Dari kerasnya pernyataan mengenai ayat yang tidak digunakan semestinya sampai akhirnya muncul #KamiAhok, wah apakah ini strategi politik? Apakah terkandung makna didalamnya?

Lalu agama menjadi masalah krusial, sangat krusial. Banyak pihak merasa bahwa merekalah yang paling dikucilkan, paling ditindas dan paling-paling. Banyak yang merasa bahwa keadilan ini perlu dipertanggungjawabkan dihadapan pengadilan manusia, padahal yang dihina adalah ayat yang langsung dari Tuhan. Lalu kenapa kita tidak biarkan Tuhan saja yang menghukum?

Seperti yang gue katakan sebelumnya, isu demo jilid-jilid berikutnya sudah tersebar. Mungkin jumat ini demo lagi, jumat besok demo lagi sampai akhirnya tempat kerja gue menetapkan bahwa hari jumat hanya bekerja sampai dengan jam 11. Wah menyenangkan sekali mungkin.
Kalian demo gue seneng, kita sama-sama senang.

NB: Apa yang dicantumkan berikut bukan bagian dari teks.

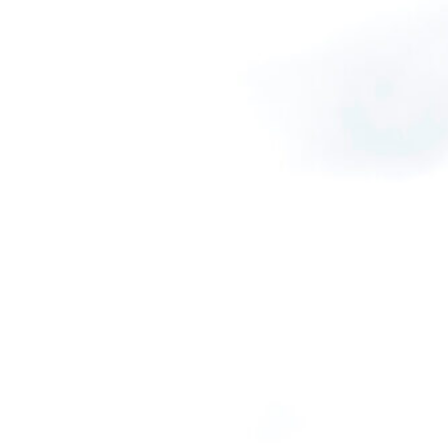
cambiare data
7 Agosto 2026
Atalanta-Sassuolo, aperta la vendita
dei biglietti per l’esordio in Serie A:
tutte le informazioni
7 Agosto 2026
Inzaghi incorona Scamacca: “La sua
stagione per il bene della Nazionale”
7 Agosto 2026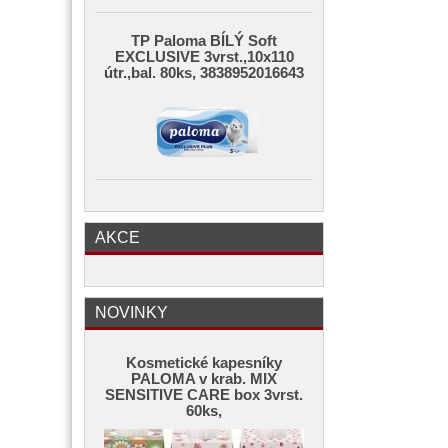
TP Paloma BÍLÝ Soft
EXCLUSIVE 3vrst.,10x110
útr.,bal. 80ks, 3838952016643
AKCE
NOVINKY
Kosmetické kapesníky
PALOMA v krab. MIX
SENSITIVE CARE box 3vrst.
60ks,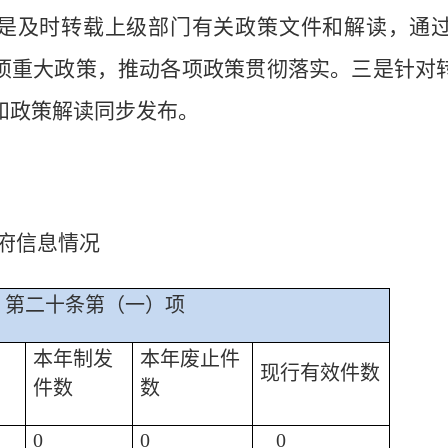
是及时转载上级部门有关政策文件和解读，通
项重大政策，推动各项政策贯彻落实。三是针对
和政策解读同步发布。
府信息情况
第二十条第（一）项
本年制发
本年废止件
现行有效件数
件数
数
0
0
0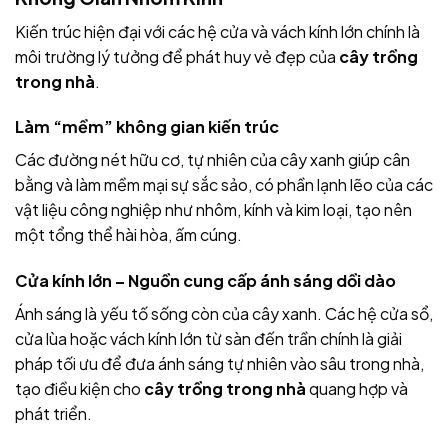
Kiến trúc hiện đại với các hệ cửa và vách kính lớn chính là
môi trường lý tưởng để phát huy vẻ đẹp của
cây trồng
trong nhà
.
Làm “mềm” không gian kiến trúc
Các đường nét hữu cơ, tự nhiên của cây xanh giúp cân
bằng và làm mềm mại sự sắc sảo, có phần lạnh lẽo của các
vật liệu công nghiệp như nhôm, kính và kim loại, tạo nên
một tổng thể hài hòa, ấm cúng.
Cửa kính lớn – Nguồn cung cấp ánh sáng dồi dào
Ánh sáng là yếu tố sống còn của cây xanh. Các hệ cửa sổ,
cửa lùa hoặc vách kính lớn từ sàn đến trần chính là giải
pháp tối ưu để đưa ánh sáng tự nhiên vào sâu trong nhà,
tạo điều kiện cho
cây trồng trong nhà
quang hợp và
phát triển.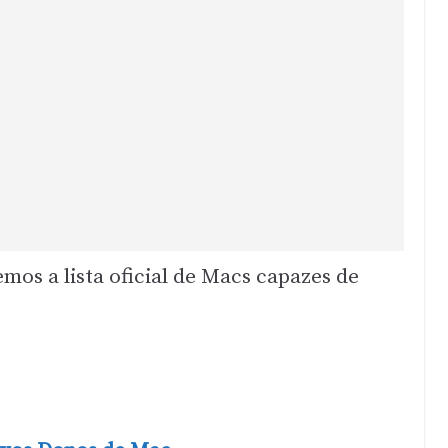
os a lista oficial de Macs capazes de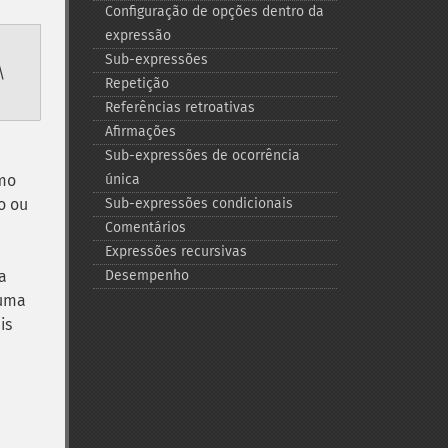
Configuração de opções dentro da
expressão
Sub-​expressões
\
Repetição
Referências retroativas
Afirmações
Sub-​expressões de ocorrência
imo
única
o ou
Sub-​expressões condicionais
Comentários
Expressões recursivas
a
Desempenho
 uma
is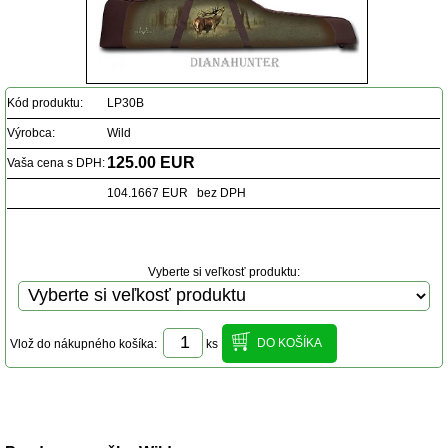
Kód produktu:
LP30B
Výrobca:
Wild
125.00 EUR
Vaša cena s DPH:
104.1667 EUR bez DPH
Vyberte si veľkosť produktu:
Vlož do nákupného košíka:
ks
Popis produktu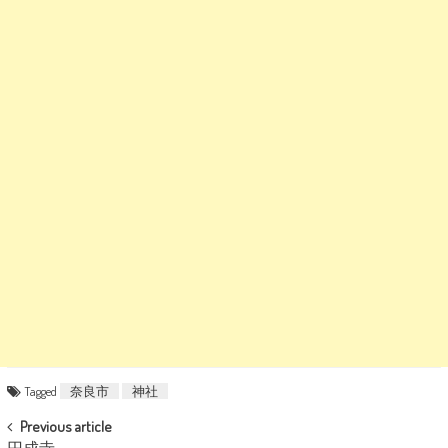
Tagged
奈良市
神社
POST NAVIGATION
Previous article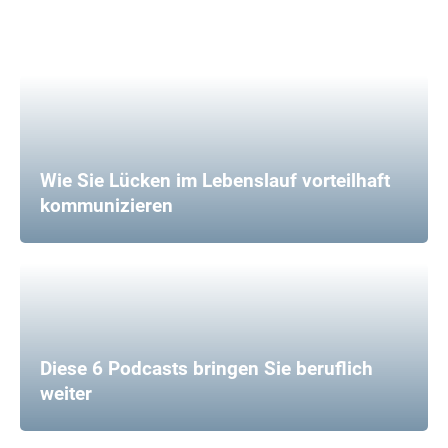
Wie Sie Lücken im Lebenslauf vorteilhaft
kommunizieren
Diese 6 Podcasts bringen Sie beruflich
weiter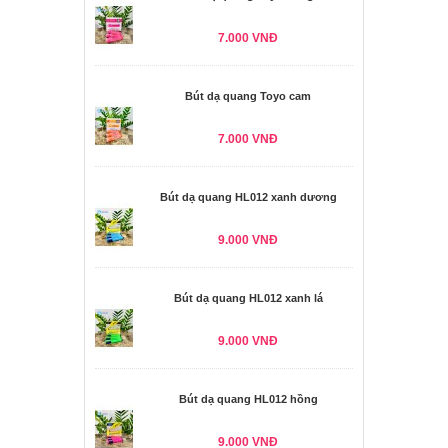
7.000 VNĐ
Bút dạ quang Toyo cam
7.000 VNĐ
Bút dạ quang HL012 xanh dương
9.000 VNĐ
Bút dạ quang HL012 xanh lá
9.000 VNĐ
Bút dạ quang HL012 hồng
9.000 VNĐ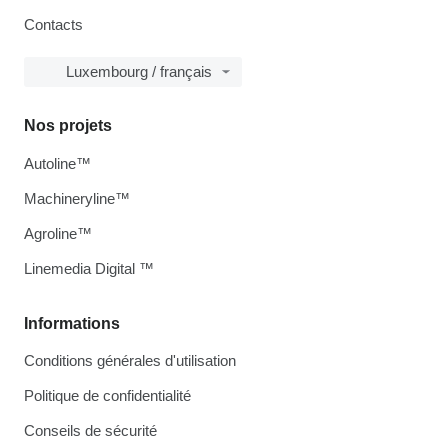
Contacts
Luxembourg / français
Nos projets
Autoline™
Machineryline™
Agroline™
Linemedia Digital ™
Informations
Conditions générales d'utilisation
Politique de confidentialité
Conseils de sécurité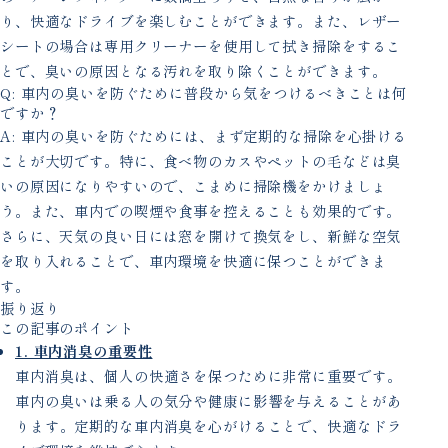
り、快適なドライブを楽しむことができます。また、レザー
シートの場合は専用クリーナーを使用して拭き掃除をするこ
とで、臭いの原因となる汚れを取り除くことができます。
Q: 車内の臭いを防ぐために普段から気をつけるべきことは何
ですか？
A: 車内の臭いを防ぐためには、まず定期的な掃除を心掛ける
ことが大切です。特に、食べ物のカスやペットの毛などは臭
いの原因になりやすいので、こまめに掃除機をかけましょ
う。また、車内での喫煙や食事を控えることも効果的です。
さらに、天気の良い日には窓を開けて換気をし、新鮮な空気
を取り入れることで、車内環境を快適に保つことができま
す。
振り返り
この記事のポイント
1. 車内消臭の重要性
車内消臭は、個人の快適さを保つために非常に重要です。
車内の臭いは乗る人の気分や健康に影響を与えることがあ
ります。定期的な車内消臭を心がけることで、快適なドラ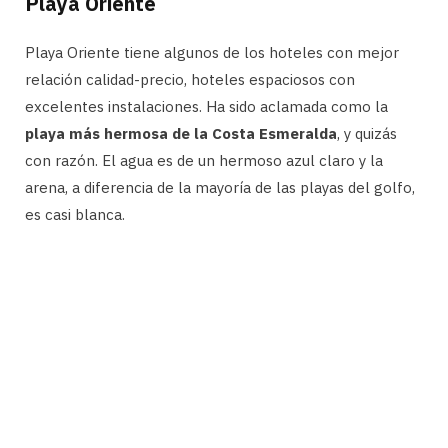
Playa Oriente
Playa Oriente tiene algunos de los hoteles con mejor
relación calidad-precio, hoteles espaciosos con
excelentes instalaciones. Ha sido aclamada como la
playa más hermosa de la Costa Esmeralda
, y quizás
con razón. El agua es de un hermoso azul claro y la
arena, a diferencia de la mayoría de las playas del golfo,
es casi blanca.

Gelar tersangka sudah disandangkan dengan manis, proses hukum sedang berjalan, tapi masih belum jelas. Pemerintah mungkin akan memutar-mutar pengadilan seperti kasus kopi sianida. Ada begitu banyak pasang mata dan harapan tersembunyi dibalik pengadilan yang ditempuh. Namun sudah tertera jelas bahwa gelar tersangka belum seutuhnya menggagalkan untuk maju menjadi cagub dan cawagub.
Ayolah gubernur ini punya chance besar untuk jadi presiden loh, jadi sikut-sikutannya juga harus lebih keras agar nanti bisa salah pilih pemimpin.